======== GIVEN INFORMATION ========

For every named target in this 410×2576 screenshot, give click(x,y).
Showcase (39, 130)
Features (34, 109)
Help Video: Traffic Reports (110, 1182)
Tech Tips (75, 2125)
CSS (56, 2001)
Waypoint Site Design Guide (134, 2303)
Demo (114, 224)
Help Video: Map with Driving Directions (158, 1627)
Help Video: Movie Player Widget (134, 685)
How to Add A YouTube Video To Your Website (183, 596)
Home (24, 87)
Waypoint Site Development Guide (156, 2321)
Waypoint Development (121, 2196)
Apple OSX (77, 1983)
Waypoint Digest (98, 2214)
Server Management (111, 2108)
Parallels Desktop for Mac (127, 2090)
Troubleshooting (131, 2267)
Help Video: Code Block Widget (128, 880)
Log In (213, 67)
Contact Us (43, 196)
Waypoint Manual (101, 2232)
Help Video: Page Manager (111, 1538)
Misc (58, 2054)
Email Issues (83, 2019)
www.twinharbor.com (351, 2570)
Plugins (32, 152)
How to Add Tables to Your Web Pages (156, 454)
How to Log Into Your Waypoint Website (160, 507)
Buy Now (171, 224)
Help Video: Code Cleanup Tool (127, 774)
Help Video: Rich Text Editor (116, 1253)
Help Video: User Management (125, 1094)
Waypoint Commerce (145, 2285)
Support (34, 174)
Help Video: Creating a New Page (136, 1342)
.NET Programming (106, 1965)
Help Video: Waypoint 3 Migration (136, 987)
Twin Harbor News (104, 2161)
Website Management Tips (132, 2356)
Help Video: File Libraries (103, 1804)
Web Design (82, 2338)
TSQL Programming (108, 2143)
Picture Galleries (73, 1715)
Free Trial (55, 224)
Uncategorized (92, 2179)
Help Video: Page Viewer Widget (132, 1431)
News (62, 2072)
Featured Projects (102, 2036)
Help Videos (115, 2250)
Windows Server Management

========

▶ _WHAT THE TASK REQUIRES_: What is needed is a verbatim copy of the data, complete from first line to last.

▶ _EXERCISE OUTPUT_:
For every named target in this 410×2576 screenshot, give click(x,y).
Showcase (39, 130)
Features (34, 109)
Help Video: Traffic Reports (110, 1182)
Tech Tips (75, 2125)
CSS (56, 2001)
Waypoint Site Design Guide (134, 2303)
Demo (114, 224)
Help Video: Map with Driving Directions (158, 1627)
Help Video: Movie Player Widget (134, 685)
How to Add A YouTube Video To Your Website (183, 596)
Home (24, 87)
Waypoint Site Development Guide (156, 2321)
Waypoint Development (121, 2196)
Apple OSX (77, 1983)
Waypoint Digest (98, 2214)
Server Management (111, 2108)
Parallels Desktop for Mac (127, 2090)
Troubleshooting (131, 2267)
Help Video: Code Block Widget (128, 880)
Log In (213, 67)
Contact Us (43, 196)
Waypoint Manual (101, 2232)
Help Video: Page Manager (111, 1538)
Misc (58, 2054)
Email Issues (83, 2019)
www.twinharbor.com (351, 2570)
Plugins (32, 152)
How to Add Tables to Your Web Pages (156, 454)
How to Log Into Your Waypoint Website (160, 507)
Buy Now (171, 224)
Help Video: Code Cleanup Tool (127, 774)
Help Video: Rich Text Editor (116, 1253)
Help Video: User Management (125, 1094)
Waypoint Commerce (145, 2285)
Support (34, 174)
Help Video: Creating a New Page (136, 1342)
.NET Programming (106, 1965)
Help Video: Waypoint 3 Migration (136, 987)
Twin Harbor News (104, 2161)
Website Management Tips (132, 2356)
Help Video: File Libraries (103, 1804)
Web Design (82, 2338)
TSQL Programming (108, 2143)
Picture Galleries (73, 1715)
Free Trial (55, 224)
Uncategorized (92, 2179)
Help Video: Page Viewer Widget (132, 1431)
News (62, 2072)
Featured Projects (102, 2036)
Help Videos (115, 2250)
Windows Server Management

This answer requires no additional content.